It had to happen some time. Eventually, the Decemberists had to release an album unable to improve upon its predecessor. With The Crane Wife, the band has finally succumbed to this unfortunate fate.
Over the span of three full-length albums and a couple EPs the Decemberists’ sound gradually strengthened, reaching its pinnacle on last year’s Picaresque. While the culmination of this progress left most who heard it slobbering, it left the band with two options: change and risk the stumble they’d always avoided, or continue in their comfort zone at the expense of progress. On The Crane Wife, front-man Colin Meloy and his cohorts did both.
On about half of the album the Decemberists explore the bizarre, prog-rock sound they previously visited on the 2004 EP, The Tain, in an attempt to broaden their palette.
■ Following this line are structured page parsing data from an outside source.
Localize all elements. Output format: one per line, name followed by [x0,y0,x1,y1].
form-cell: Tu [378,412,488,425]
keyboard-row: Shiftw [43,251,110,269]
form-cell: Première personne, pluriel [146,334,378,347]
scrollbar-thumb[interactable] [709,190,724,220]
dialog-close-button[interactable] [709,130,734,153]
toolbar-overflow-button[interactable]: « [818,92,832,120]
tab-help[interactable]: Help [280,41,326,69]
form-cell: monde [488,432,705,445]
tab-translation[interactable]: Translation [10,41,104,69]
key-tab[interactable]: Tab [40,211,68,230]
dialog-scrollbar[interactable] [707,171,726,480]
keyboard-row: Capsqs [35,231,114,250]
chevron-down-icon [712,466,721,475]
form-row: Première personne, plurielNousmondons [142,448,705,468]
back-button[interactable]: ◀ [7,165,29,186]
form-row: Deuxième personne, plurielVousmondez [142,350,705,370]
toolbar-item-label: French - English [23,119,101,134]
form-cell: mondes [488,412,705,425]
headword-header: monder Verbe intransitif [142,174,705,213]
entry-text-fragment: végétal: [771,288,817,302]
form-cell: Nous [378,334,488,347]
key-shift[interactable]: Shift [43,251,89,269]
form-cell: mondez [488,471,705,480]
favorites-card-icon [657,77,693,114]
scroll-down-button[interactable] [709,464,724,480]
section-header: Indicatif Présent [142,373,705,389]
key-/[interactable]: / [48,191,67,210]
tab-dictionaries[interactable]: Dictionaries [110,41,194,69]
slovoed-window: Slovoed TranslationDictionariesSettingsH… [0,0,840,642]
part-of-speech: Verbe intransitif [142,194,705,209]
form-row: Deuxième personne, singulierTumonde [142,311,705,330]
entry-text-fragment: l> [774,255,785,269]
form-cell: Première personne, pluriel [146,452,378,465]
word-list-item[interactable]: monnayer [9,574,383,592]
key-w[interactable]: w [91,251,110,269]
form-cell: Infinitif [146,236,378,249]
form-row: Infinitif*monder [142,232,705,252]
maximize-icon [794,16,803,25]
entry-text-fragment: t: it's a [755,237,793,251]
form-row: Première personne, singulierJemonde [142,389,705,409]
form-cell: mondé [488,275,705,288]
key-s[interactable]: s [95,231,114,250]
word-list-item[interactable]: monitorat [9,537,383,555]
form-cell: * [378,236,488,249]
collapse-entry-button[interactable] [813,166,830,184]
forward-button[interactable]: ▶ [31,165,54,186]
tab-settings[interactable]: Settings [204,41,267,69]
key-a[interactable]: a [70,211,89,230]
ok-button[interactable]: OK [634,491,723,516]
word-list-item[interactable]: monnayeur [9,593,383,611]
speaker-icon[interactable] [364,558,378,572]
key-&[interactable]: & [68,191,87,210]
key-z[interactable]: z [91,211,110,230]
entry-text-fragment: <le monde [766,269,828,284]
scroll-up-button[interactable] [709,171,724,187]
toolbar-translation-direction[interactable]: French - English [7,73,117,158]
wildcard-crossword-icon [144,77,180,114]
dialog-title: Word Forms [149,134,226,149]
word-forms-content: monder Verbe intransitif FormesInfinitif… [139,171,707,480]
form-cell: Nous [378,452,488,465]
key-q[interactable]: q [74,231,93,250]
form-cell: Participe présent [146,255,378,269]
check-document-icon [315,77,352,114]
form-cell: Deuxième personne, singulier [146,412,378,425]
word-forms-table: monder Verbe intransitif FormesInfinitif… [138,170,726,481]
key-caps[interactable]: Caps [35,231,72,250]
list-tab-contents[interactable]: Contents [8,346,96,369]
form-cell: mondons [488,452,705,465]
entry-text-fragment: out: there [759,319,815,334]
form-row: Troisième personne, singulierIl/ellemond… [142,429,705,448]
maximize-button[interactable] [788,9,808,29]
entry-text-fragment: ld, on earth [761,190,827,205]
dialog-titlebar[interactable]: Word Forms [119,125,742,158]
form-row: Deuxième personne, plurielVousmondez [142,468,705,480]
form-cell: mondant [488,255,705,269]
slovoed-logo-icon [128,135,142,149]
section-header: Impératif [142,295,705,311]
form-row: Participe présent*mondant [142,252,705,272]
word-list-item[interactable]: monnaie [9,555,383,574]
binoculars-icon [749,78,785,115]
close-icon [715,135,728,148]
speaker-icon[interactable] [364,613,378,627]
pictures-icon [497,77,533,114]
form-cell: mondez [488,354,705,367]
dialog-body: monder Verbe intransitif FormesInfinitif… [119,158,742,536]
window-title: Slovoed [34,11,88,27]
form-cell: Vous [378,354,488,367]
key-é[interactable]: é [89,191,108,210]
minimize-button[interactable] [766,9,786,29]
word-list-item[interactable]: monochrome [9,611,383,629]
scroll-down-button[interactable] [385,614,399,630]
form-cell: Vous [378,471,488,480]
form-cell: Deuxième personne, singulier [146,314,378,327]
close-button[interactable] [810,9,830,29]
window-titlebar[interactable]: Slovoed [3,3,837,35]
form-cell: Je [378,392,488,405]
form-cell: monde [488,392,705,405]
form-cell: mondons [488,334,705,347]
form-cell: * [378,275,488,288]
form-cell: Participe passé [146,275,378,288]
Unfortunately, most of these experiments with bombast and power-chords come across awkwardly. The Tain‘s playfulness made it a pleasant listen, as if the band knew it had no place mimicking Deep Purple and Iron Butterfly, but didn’t care. The Tain was an odd and enjoyable diversion in the band’s catalogue, but no one was upset when Picaresque showed up riff-free. Now these forays into classic rock just distance the songs from Meloy’s evocative, intimate lyrics, which have always been the Decemberists’ greatest strength.
The rest of the album is the standard folk-pop fans are accustomed to. There are a handful of good songs, but they lack the emotional pull of the band’s greatest moments.
The Crane Wife isn’t a bad album, it simply doesn’t hold up to its predecessors, becoming the Decemberists’ first unremarkable offering.